Your answer should be the complete set of entries, transcribed exactly.
■ ■ ■ ■
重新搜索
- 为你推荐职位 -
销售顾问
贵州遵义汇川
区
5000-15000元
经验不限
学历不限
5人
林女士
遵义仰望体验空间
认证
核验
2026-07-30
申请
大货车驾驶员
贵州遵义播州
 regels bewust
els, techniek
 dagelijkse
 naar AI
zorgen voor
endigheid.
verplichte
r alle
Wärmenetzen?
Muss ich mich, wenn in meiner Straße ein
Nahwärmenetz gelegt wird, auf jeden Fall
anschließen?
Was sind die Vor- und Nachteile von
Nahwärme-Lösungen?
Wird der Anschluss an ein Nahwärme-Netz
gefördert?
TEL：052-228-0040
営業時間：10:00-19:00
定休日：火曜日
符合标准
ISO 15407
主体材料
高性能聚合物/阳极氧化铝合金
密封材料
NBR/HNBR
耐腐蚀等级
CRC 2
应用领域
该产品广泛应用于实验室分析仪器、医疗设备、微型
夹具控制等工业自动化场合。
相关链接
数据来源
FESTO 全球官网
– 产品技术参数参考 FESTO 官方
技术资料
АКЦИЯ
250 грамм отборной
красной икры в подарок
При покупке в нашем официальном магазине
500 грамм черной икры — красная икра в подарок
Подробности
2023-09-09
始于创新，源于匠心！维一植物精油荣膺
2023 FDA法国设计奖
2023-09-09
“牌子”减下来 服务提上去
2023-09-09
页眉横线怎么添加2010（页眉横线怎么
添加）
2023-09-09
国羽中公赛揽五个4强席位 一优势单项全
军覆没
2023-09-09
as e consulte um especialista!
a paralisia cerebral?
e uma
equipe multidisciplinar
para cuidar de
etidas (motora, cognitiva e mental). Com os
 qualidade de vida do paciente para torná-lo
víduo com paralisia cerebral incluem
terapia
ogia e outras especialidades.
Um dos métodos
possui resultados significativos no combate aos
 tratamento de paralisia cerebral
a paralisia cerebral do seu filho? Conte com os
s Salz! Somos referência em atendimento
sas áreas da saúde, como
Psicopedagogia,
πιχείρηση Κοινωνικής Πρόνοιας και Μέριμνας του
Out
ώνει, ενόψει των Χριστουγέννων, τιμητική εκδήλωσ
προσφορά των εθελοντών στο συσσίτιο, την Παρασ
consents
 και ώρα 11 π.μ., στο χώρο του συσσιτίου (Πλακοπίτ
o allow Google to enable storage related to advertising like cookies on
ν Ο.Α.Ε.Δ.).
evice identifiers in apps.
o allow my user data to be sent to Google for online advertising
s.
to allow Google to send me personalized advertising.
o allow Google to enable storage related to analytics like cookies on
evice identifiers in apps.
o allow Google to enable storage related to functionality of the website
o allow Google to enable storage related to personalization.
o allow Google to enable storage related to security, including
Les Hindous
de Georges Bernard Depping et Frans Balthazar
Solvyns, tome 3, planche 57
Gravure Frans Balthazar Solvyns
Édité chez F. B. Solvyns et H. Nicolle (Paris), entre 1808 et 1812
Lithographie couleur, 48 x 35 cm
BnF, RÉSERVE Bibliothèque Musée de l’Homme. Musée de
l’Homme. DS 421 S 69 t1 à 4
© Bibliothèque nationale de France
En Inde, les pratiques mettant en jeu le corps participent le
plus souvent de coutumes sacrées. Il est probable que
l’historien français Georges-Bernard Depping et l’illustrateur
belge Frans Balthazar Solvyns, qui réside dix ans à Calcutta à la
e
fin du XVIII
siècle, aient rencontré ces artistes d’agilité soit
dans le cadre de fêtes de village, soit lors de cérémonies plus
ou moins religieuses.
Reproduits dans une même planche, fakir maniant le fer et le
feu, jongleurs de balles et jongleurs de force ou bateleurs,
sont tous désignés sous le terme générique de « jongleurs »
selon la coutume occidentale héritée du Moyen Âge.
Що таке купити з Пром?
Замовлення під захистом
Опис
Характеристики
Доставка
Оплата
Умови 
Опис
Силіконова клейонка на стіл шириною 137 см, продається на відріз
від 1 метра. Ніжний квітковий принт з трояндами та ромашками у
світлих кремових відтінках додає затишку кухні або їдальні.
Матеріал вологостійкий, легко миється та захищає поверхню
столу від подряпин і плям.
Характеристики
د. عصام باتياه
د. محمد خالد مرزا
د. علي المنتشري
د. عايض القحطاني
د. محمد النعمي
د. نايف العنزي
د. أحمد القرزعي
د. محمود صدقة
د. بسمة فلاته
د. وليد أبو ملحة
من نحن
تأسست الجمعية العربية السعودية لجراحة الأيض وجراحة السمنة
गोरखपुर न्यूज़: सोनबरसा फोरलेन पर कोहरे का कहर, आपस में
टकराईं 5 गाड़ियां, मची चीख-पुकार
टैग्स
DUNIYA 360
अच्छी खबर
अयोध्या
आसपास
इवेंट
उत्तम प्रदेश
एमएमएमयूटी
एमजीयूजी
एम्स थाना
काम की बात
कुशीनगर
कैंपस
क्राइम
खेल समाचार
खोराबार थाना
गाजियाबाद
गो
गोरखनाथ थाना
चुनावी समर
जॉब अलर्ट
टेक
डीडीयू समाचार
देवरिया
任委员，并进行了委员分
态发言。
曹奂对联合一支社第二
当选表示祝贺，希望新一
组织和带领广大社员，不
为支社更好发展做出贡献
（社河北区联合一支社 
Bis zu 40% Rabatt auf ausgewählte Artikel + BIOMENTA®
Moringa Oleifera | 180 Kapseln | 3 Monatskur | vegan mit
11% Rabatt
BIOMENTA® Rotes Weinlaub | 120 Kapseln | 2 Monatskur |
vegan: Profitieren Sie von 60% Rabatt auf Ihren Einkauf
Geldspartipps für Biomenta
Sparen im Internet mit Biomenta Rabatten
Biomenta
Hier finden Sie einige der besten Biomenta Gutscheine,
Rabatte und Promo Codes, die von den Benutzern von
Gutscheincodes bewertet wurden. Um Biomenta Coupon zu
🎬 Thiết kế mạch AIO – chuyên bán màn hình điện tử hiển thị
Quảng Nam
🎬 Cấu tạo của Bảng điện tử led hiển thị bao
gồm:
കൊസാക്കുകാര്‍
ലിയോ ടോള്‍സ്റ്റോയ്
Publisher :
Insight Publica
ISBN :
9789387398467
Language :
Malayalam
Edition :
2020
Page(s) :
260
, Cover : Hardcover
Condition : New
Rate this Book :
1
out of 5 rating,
■ ■ ■ ■
### Task solution
重新搜索
- 为你推荐职位 -
销售顾问
贵州遵义汇川
区
5000-15000元
经验不限
学历不限
5人
林女士
遵义仰望体验空间
认证
核验
2026-07-30
申请
大货车驾驶员
贵州遵义播州
 regels bewust
els, techniek
 dagelijkse
 naar AI
zorgen voor
endigheid.
verplichte
r alle
Wärmenetzen?
Muss ich mich, wenn in meiner Straße ein
Nahwärmenetz gelegt wird, auf jeden Fall
anschließen?
Was sind die Vor- und Nachteile von
Nahwärme-Lösungen?
Wird der Anschluss an ein Nahwärme-Netz
gefördert?
TEL：052-228-0040
営業時間：10:00-19:00
定休日：火曜日
符合标准
ISO 15407
主体材料
高性能聚合物/阳极氧化铝合金
密封材料
NBR/HNBR
耐腐蚀等级
CRC 2
应用领域
该产品广泛应用于实验室分析仪器、医疗设备、微型
夹具控制等工业自动化场合。
相关链接
数据来源
FESTO 全球官网
– 产品技术参数参考 FESTO 官方
技术资料
АКЦИЯ
250 грамм отборной
красной икры в подарок
При покупке в нашем официальном магазине
500 грамм черной икры — красная икра в подарок
Подробности
2023-09-09
始于创新，源于匠心！维一植物精油荣膺
2023 FDA法国设计奖
2023-09-09
“牌子”减下来 服务提上去
2023-09-09
页眉横线怎么添加2010（页眉横线怎么
添加）
2023-09-09
国羽中公赛揽五个4强席位 一优势单项全
军覆没
2023-09-09
as e consulte um especialista!
a paralisia cerebral?
e uma
equipe multidisciplinar
para cuidar de
etidas (motora, cognitiva e mental). Com os
 qualidade de vida do paciente para torná-lo
víduo com paralisia cerebral incluem
terapia
ogia e outras especialidades.
Um dos métodos
possui resultados significativos no combate aos
 tratamento de paralisia cerebral
a paralisia cerebral do seu filho? Conte com os
s Salz! Somos referência em atendimento
sas áreas da saúde, como
Psicopedagogia,
πιχείρηση Κοινωνικής Πρόνοιας και Μέριμνας του
Out
ώνει, ενόψει των Χριστουγέννων, τιμητική εκδήλωσ
προσφορά των εθελοντών στο συσσίτιο, την Παρασ
consents
 και ώρα 11 π.μ., στο χώρο του συσσιτίου (Πλακοπίτ
o allow Google to enable storage related to advertising like cookies on
ν Ο.Α.Ε.Δ.).
evice identifiers in apps.
o allow my user data to be sent to Google for online advertising
s.
to allow Google to send me personalized advertising.
o allow Google to enable storage related to analytics like cookies on
evice identifiers in apps.
o allow Google to enable storage related to functionality of the website
o allow Google to enable storage related to personalization.
o allow Google to enable storage related to security, including
Les Hindous
de Georges Bernard Depping et Frans Balthazar
Solvyns, tome 3, planche 57
Gravure Frans Balthazar Solvyns
Édité chez F. B. Solvyns et H. Nicolle (Paris), entre 1808 et 1812
Lithographie couleur, 48 x 35 cm
BnF, RÉSERVE Bibliothèque Musée de l’Homme. Musée de
l’Homme. DS 421 S 69 t1 à 4
© Bibliothèque nationale de France
En Inde, les pratiques mettant en jeu le corps participent le
plus souvent de coutumes sacrées. Il est probable que
l’historien français Georges-Bernard Depping et l’illustrateur
belge Frans Balthazar Solvyns, qui réside dix ans à Calcutta à la
e
fin du XVIII
siècle, aient rencontré ces artistes d’agilité soit
dans le cadre de fêtes de village, soit lors de cérémonies plus
ou moins religieuses.
Reproduits dans une même planche, fakir maniant le fer et le
feu, jongleurs de balles et jongleurs de force ou bateleurs,
sont tous désignés sous le terme générique de « jongleurs »
selon la coutume occidentale héritée du Moyen Âge.
Що таке купити з Пром?
Замовлення під захистом
Опис
Характеристики
Доставка
Оплата
Умови 
Опис
Силіконова клейонка на стіл шириною 137 см, продається на відріз
від 1 метра. Ніжний квітковий принт з трояндами та ромашками у
світлих кремових відтінках додає затишку кухні або їдальні.
Матеріал вологостійкий, легко миється та захищає поверхню
столу від подряпин і плям.
Характеристики
د. عصام باتياه
د. محمد خالد مرزا
د. علي المنتشري
د. عايض القحطاني
د. محمد النعمي
د. نايف العنزي
د. أحمد القرزعي
د. محمود صدقة
د. بسمة فلاته
د. وليد أبو ملحة
من نحن
تأسست الجمعية العربية السعودية لجراحة الأيض وجراحة السمنة
गोरखपुर न्यूज़: सोनबरसा फोरलेन पर कोहरे का कहर, आपस में
टकराईं 5 गाड़ियां, मची चीख-पुकार
टैग्स
DUNIYA 360
अच्छी खबर
अयोध्या
आसपास
इवेंट
उत्तम प्रदेश
एमएमएमयूटी
एमजीयूजी
एम्स थाना
काम की बात
कुशीनगर
कैंपस
क्राइम
खेल समाचार
खोराबार थाना
गाजियाबाद
गो
गोरखनाथ थाना
चुनावी समर
जॉब अलर्ट
टेक
डीडीयू समाचार
देवरिया
任委员，并进行了委员分
态发言。
曹奂对联合一支社第二
当选表示祝贺，希望新一
组织和带领广大社员，不
为支社更好发展做出贡献
（社河北区联合一支社 
Bis zu 40% Rabatt auf ausgewählte Artikel + BIOMENTA®
Moringa Oleifera | 180 Kapseln | 3 Monatskur | vegan mit
11% Rabatt
BIOMENTA® Rotes Weinlaub | 120 Kapseln | 2 Monatskur |
vegan: Profitieren Sie von 60% Rabatt auf Ihren Einkauf
Geldspartipps für Biomenta
Sparen im Internet mit Biomenta Rabatten
Biomenta
Hier finden Sie einige der besten Biomenta Gutscheine,
Rabatte und Promo Codes, die von den Benutzern von
Gutscheincodes bewertet wurden. Um Biomenta Coupon zu
🎬 Thiết kế mạch AIO – chuyên bán màn hình điện tử hiển thị
Quảng Nam
🎬 Cấu tạo của Bảng điện tử led hiển thị bao
gồm:
കൊസാക്കുകാര്‍
ലിയോ ടോള്‍സ്റ്റോയ്
Publisher :
Insight Publica
ISBN :
9789387398467
Language :
Malayalam
Edition :
2020
Page(s) :
260
, Cover : Hardcover
Condition : New
Rate this Book :
1
out of 5 rating,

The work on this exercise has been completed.